[NCLUG] A *nix DFS alternative?
DJ Eshelman
djsbignews at gmail.com
Thu Feb 18 10:03:51 MST 2010
while DR:BD would be great in a datacenter, for this particular need I'm
not sure it will work, as it's a single-block device- I might as well
mount a web folder and wait for the file to cache locally, which is not
a good option for this usage scenario, especially because Comcast would
hate me more than they probably already do if I was using something like
this with constant communication. I like what I'm seeing with Amazon
AWS (S3)- cheap for what it is; I use Dropbox myself which I know runs
on S3. If this gets too big I suppose I could go to that, for now
though I've already got a few terabytes of storage pretty cheap.
As for AFS- how much constant contact does it need with member servers?
As in, could the link sustain several hours of downtime? I'm
intrigued... Especially if CODA would work well. I really do like the
idea of having a unified namespace instead of a 'mirrored' namespace.
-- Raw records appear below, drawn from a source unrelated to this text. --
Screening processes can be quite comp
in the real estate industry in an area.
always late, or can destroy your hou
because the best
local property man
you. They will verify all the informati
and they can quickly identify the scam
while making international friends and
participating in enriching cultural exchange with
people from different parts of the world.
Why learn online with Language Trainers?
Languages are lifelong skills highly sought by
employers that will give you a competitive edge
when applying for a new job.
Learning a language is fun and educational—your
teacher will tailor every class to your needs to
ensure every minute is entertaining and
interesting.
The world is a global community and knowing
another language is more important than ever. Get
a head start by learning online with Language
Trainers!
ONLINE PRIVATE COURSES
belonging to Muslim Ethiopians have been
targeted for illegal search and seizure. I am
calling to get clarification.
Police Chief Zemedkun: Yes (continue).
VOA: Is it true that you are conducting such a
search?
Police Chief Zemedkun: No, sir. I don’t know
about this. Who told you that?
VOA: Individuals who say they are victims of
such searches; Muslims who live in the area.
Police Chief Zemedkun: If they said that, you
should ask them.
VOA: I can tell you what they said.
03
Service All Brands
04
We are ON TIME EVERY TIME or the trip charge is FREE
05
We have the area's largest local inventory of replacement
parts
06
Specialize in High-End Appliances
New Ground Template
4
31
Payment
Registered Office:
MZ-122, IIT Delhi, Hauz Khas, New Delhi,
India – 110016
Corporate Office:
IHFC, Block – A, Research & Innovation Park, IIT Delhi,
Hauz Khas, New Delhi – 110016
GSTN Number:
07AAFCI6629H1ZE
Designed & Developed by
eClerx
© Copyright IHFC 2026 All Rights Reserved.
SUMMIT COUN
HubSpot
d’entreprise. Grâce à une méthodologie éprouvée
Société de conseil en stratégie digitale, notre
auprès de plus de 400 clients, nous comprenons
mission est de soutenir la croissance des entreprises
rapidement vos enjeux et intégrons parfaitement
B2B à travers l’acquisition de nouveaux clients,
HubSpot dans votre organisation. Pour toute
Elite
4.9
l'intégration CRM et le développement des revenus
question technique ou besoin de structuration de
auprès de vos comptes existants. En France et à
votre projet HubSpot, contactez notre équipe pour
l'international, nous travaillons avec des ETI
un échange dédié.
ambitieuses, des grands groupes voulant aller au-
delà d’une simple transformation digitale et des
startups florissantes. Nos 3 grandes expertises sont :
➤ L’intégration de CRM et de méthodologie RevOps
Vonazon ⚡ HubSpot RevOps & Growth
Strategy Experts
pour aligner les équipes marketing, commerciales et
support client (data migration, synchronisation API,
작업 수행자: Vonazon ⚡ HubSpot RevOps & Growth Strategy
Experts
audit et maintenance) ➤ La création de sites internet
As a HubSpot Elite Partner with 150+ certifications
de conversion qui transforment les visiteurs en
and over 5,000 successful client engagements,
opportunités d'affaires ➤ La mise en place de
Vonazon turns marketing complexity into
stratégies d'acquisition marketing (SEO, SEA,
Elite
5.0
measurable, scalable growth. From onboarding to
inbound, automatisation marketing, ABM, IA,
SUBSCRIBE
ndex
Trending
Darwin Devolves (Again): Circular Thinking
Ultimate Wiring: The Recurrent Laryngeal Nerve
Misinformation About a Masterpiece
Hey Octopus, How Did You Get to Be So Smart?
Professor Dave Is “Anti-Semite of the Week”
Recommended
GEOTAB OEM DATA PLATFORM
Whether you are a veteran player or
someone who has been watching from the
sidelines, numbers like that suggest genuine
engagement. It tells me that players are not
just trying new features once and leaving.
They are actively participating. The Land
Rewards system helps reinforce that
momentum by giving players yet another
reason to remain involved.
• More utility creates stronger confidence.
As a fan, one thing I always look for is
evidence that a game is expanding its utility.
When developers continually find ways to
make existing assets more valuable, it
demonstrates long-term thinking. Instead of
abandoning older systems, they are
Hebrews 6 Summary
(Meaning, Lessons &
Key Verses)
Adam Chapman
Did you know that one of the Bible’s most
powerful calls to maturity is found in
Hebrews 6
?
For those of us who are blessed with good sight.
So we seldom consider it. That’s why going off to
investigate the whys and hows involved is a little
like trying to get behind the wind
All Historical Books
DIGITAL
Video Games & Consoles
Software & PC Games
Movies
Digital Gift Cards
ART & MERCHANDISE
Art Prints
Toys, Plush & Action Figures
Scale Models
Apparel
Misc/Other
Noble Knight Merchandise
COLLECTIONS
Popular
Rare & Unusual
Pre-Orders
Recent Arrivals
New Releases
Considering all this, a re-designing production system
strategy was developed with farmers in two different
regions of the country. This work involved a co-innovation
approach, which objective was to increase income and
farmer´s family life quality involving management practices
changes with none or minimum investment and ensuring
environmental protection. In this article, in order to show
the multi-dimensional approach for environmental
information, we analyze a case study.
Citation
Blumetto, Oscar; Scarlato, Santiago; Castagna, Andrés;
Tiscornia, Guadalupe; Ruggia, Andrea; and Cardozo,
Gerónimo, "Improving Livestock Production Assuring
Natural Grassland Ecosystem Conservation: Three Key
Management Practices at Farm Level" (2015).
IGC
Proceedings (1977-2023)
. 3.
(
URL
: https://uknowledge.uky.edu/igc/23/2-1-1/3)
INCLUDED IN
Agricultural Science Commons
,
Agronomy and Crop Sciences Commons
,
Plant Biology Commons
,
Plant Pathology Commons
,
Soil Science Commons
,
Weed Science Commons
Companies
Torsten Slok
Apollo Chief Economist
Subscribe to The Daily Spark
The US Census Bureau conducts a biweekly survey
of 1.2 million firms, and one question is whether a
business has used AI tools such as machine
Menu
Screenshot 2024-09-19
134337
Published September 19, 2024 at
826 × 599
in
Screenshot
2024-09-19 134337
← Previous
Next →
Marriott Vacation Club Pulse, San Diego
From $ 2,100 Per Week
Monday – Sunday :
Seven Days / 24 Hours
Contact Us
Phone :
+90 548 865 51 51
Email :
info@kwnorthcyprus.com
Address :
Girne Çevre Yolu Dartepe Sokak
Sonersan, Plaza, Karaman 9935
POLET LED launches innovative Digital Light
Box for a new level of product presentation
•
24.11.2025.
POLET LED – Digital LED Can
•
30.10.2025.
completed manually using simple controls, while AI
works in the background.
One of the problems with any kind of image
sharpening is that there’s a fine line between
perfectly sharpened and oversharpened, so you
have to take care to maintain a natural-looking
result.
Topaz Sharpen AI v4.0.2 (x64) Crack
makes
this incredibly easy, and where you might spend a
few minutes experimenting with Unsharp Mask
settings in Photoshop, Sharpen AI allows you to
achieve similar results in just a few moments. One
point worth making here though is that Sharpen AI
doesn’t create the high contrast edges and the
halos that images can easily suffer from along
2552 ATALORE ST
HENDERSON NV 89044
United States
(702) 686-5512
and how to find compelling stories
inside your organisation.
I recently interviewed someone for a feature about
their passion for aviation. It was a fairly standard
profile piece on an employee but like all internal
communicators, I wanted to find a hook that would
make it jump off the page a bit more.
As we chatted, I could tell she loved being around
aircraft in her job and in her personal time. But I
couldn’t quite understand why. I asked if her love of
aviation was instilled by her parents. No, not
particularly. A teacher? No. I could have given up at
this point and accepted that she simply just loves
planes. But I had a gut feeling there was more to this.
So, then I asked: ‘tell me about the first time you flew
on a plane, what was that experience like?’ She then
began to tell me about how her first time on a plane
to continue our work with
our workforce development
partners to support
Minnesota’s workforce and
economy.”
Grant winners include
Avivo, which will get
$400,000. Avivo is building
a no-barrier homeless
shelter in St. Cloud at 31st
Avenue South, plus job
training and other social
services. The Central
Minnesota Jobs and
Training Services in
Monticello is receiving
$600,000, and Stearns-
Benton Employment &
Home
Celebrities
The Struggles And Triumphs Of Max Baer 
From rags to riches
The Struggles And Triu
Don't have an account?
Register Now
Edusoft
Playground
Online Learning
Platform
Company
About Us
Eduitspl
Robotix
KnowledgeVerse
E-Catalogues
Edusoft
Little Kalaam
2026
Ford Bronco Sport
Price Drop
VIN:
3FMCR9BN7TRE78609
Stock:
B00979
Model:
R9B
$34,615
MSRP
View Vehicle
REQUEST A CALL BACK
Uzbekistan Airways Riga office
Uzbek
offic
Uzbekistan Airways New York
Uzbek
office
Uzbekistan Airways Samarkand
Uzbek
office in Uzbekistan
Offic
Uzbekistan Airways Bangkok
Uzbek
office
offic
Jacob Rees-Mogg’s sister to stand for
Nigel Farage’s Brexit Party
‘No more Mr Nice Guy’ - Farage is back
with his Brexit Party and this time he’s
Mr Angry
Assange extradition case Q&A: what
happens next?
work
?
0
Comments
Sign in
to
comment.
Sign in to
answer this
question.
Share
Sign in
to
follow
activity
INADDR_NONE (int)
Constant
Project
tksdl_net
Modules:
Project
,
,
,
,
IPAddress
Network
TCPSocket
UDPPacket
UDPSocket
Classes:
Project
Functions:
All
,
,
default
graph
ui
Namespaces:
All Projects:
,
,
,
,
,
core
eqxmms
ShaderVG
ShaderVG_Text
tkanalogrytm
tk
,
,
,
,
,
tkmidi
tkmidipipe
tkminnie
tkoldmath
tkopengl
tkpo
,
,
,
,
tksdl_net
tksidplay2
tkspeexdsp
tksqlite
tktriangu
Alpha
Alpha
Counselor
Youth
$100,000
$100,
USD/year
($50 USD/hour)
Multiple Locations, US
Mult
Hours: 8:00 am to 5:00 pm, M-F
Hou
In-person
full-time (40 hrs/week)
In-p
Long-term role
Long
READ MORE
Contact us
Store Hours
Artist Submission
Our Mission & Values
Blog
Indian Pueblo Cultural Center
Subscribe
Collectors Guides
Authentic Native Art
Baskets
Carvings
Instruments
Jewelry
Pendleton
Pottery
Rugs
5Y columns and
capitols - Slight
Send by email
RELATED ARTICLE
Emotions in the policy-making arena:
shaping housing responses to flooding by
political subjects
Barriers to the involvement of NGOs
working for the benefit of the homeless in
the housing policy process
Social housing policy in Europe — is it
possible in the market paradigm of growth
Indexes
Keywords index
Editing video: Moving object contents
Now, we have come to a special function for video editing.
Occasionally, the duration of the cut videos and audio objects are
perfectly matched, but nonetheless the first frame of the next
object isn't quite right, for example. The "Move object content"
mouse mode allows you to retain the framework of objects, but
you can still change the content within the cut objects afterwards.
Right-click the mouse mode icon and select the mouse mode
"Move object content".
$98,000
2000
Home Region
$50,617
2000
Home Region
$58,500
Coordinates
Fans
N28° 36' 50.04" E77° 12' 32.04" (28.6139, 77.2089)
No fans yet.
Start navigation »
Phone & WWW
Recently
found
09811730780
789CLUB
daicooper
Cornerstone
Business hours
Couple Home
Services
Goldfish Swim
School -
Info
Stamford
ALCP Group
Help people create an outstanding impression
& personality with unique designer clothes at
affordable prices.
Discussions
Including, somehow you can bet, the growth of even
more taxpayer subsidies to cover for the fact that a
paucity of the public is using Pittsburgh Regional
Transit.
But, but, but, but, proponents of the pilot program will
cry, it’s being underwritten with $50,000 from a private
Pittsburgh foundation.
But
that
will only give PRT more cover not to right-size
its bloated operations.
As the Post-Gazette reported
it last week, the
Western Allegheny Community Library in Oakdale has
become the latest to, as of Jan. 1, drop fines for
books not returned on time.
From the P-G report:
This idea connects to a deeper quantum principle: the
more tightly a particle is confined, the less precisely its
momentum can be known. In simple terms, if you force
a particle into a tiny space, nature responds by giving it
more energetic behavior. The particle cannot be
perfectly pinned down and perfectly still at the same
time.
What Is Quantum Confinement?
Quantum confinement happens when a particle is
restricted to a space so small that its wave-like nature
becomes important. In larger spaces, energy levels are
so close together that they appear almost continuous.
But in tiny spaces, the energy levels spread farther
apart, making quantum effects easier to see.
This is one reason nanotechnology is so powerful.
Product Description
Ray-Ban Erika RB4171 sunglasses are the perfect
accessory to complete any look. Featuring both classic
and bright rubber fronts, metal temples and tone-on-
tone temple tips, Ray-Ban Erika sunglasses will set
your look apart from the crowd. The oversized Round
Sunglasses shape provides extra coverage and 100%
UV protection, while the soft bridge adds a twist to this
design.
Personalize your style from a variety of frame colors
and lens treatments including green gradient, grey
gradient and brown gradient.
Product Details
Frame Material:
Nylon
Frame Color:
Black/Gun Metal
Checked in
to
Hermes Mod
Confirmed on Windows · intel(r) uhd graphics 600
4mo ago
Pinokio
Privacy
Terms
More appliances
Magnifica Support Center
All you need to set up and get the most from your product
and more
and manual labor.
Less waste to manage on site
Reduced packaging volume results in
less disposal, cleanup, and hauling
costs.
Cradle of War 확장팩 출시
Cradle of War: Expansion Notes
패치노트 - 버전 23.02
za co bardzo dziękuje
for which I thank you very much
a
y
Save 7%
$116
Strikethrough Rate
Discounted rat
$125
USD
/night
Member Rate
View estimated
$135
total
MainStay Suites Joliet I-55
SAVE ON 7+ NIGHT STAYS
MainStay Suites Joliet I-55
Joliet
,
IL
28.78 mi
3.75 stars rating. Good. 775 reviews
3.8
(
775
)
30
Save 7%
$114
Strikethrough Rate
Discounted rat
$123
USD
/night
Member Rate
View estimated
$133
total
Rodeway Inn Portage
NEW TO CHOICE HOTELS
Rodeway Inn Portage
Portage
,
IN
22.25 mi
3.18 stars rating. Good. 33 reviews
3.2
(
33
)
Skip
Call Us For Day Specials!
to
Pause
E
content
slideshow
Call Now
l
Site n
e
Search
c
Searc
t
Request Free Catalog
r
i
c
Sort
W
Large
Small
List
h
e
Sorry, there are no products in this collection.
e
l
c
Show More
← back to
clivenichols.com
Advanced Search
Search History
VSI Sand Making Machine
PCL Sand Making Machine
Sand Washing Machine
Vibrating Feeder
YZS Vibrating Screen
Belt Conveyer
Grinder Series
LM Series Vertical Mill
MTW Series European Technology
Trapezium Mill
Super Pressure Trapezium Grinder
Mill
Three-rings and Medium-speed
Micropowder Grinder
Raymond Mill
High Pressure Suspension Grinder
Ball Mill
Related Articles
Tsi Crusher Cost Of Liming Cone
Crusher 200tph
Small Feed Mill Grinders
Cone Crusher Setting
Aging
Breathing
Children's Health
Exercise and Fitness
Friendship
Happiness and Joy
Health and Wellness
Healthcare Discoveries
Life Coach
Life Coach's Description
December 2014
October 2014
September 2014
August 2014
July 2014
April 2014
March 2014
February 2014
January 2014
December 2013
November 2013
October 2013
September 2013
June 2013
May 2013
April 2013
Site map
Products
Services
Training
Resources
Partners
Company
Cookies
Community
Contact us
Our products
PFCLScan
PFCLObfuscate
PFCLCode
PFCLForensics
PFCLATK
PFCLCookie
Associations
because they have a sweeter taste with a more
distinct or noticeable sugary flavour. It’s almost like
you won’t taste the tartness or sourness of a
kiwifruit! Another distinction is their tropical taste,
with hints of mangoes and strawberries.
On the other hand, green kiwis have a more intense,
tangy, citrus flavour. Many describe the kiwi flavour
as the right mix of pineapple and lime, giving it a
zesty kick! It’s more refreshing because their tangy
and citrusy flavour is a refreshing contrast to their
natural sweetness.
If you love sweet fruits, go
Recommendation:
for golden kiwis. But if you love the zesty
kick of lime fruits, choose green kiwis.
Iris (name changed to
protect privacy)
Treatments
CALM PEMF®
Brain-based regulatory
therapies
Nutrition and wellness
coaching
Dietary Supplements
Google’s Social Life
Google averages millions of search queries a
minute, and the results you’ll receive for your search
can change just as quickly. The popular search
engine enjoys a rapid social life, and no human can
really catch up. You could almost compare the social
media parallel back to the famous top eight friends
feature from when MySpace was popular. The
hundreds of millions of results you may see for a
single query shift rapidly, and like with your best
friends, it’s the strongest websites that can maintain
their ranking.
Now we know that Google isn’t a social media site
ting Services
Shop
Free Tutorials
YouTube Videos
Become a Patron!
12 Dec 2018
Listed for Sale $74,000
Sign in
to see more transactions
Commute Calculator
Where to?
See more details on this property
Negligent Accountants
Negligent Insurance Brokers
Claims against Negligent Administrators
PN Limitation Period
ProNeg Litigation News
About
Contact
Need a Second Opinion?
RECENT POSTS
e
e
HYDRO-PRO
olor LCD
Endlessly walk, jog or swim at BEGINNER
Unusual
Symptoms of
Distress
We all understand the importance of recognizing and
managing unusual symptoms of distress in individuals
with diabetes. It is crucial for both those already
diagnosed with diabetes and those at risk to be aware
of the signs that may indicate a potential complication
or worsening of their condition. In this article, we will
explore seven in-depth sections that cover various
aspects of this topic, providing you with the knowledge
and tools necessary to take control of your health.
In talking more with my wife about how things would work, I think rsync
may still work; because she's not saving the same file back to itself
(which I suppose makes sense), therefore there wouldn't be deltas at
all- there'd just be new files in a structure. So as long as
ifnotifywait will work to trigger syncs on either end, it could be hands
off- but if she's not working in the same files (saving new copies) then
I could conceivably just do a cron job. Somehow I doubt the hit to CPU
would be too bad on the home server (the one at the office I'm not
concerned)
Bob is correct that manual process is a bad idea, I just see that ending
badly :)
I think you may be right, Bob- I probably need to worry about file
structure a lot- I could see this getting out of control in a hurry.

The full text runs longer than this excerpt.